Scan the listing for the word "growth", and copy out each line where it is found.

·····

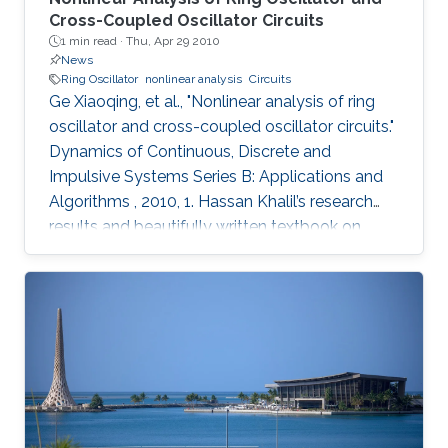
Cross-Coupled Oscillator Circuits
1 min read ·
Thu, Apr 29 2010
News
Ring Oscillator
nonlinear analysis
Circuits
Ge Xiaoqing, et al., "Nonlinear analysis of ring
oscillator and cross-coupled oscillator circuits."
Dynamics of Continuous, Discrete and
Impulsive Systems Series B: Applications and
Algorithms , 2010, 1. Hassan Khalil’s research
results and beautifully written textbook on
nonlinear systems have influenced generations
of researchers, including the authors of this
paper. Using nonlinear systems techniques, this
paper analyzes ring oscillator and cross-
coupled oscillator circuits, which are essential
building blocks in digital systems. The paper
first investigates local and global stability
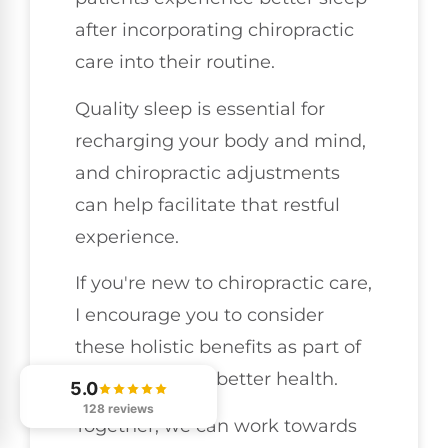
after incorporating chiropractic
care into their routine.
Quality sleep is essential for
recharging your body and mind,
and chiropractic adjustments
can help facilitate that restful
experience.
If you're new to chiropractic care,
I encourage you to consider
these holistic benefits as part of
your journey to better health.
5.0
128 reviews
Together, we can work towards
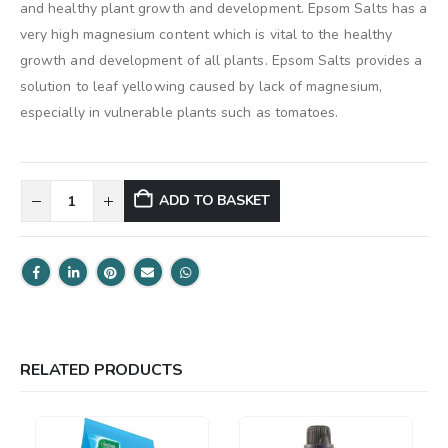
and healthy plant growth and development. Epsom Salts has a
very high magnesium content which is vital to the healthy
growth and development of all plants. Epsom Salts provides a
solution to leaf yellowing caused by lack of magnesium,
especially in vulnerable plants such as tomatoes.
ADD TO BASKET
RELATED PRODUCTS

·····

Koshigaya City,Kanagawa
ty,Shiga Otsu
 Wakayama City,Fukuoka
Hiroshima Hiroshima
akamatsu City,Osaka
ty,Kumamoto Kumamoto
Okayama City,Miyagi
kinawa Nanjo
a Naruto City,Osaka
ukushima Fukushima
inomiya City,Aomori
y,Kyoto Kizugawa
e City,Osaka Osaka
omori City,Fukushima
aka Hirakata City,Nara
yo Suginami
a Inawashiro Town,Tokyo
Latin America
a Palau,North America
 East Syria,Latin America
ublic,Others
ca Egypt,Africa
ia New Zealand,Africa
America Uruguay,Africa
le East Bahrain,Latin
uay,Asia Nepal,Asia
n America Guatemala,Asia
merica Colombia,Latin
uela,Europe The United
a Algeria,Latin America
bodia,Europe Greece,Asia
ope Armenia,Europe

·····

> _PROBLEM SOLUTION_:
and healthy plant growth and development. Epsom Salts has a
growth and development of all plants. Epsom Salts provides a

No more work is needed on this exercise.